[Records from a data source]
○ ○ ○ ○

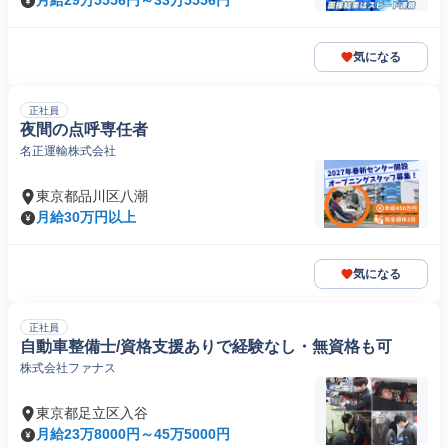
月給29万5556円～33万5556円
気になる
正社員
夜間の点呼専任者
名正運輸株式会社
東京都品川区八潮
月給30万円以上
気になる
正社員
自動車整備士/資格支援ありで経験なし・無資格も可
株式会社ファナス
東京都足立区入谷
月給23万8000円～45万5000円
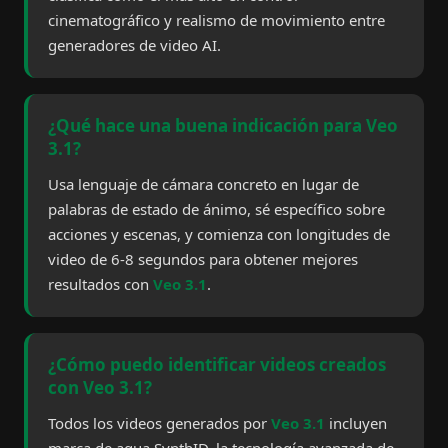
cinematográfico y realismo de movimiento entre
generadores de video AI.
¿Qué hace una buena indicación para Veo
3.1?
Usa lenguaje de cámara concreto en lugar de
palabras de estado de ánimo, sé específico sobre
acciones y escenas, y comienza con longitudes de
video de 6-8 segundos para obtener mejores
resultados con
Veo 3.1
.
¿Cómo puedo identificar videos creados
con Veo 3.1?
Todos los videos generados por
Veo 3.1
incluyen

○ ○ ○ ○

• Problem description: Transcribe every record exactly and omit each image.

• Result for this task:
月給29万5556円～33万5556円
気になる
正社員
夜間の点呼専任者
名正運輸株式会社
東京都品川区八潮
月給30万円以上
気になる
正社員
自動車整備士/資格支援ありで経験なし・無資格も可
株式会社ファナス
東京都足立区入谷
月給23万8000円～45万5000円
cinematográfico y realismo de movimiento entre
generadores de video AI.
¿Qué hace una buena indicación para Veo
3.1?
Usa lenguaje de cámara concreto en lugar de
palabras de estado de ánimo, sé específico sobre
acciones y escenas, y comienza con longitudes de
video de 6-8 segundos para obtener mejores
resultados con
Veo 3.1
.
¿Cómo puedo identificar videos creados
con Veo 3.1?
Todos los videos generados por
Veo 3.1
incluyen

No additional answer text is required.